Talented Mr. 1X1: Comprehensive look at 1X1 Convolution in Deep Learning

Source: Deep Learning on Medium

Talented Mr. 1X1: Comprehensive look at 1X1 Convolution in Deep Learning

Image adopted from this Link

With startling success of AlexNet in 2012, the Convolutional Neural Net (CNN) revolution has begun! The CNN based frameworks in Deep Learning like GoogleNet, ResNet and several variations of these have shown spectacular results in the object detection and semantic segmentation in computer vision.

When you start to look at most of the successful modern CNN architectures, like GoogleNet, ResNet and SqueezeNet you will come across 1X1 Convolution layer playing a major role.
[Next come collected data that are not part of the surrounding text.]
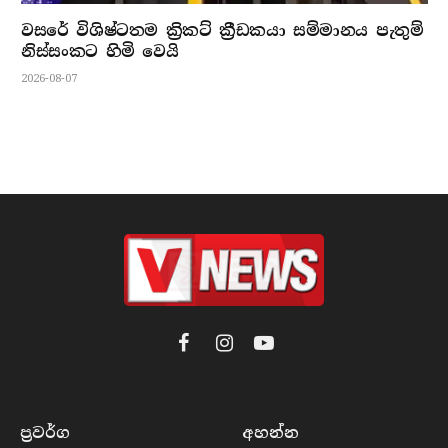
වසරේ විශිෂ්ටතම ක්‍රිකට් ක්‍රීඩකයා සම්මානය පැතුම්
නිස්සංකට හිමි වෙයි
2026-08-07
Facebook
Instagram
YouTube
ප්‍රවර්​ග
අහන්​න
At first glance, it seems to be pointless to employ a single digit to convolve with the input image (After all wider filters like 3X3, 5X5 can work on a patch of image as opposed to a single pixel in this case). However, 1X1 convolution has proven to be extremely useful tool and employed correctly, will be instrumental in creating wonderfully deep architectures.
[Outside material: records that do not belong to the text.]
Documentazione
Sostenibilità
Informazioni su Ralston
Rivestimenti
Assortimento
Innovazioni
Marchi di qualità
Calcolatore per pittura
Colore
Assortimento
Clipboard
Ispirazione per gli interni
In this article we will have a detailed look at 1X1 Convolutions

First a quick recap of Convolutions in Deep Learning. There are many good blogs and articles that intuitively explain what convolutions are and different types of convolutions (few of them are listed in the reference). While we will not delve deep into the convolutions in this article, understanding couple of key points will make it easier to get what 1X1 convolution is doing and most importantly How & Why it is doing it.

Quick Recap: Convolution in Deep Learning

As mentioned, this article will not provide a complete treatment of theory and practice of Convolution. However, we will recap key principles of Convolution in deep learning. This will come in handy when we examine 1X1 Convolution in depth.

Simply put, Convolutions is an element wise multiplication and summation of the input and kernel/filter elements. Now the data points to remember

1. Input matrix can and, in most cases, will have more than one channel. This is sometimes referred to as depth

a. Example: 64X64 pixel RGB input from an image will have 3 channels so the input is 64X64X3

2. The filter has the same depth as input except in some special cases (example 3D Convolutions to reconstruct medical images). This specific point, for some unknown reason, is not explicitly mentioned in most of the literature, causing some misunderstanding (Especially for someone new to convolutions, Deep learning etc)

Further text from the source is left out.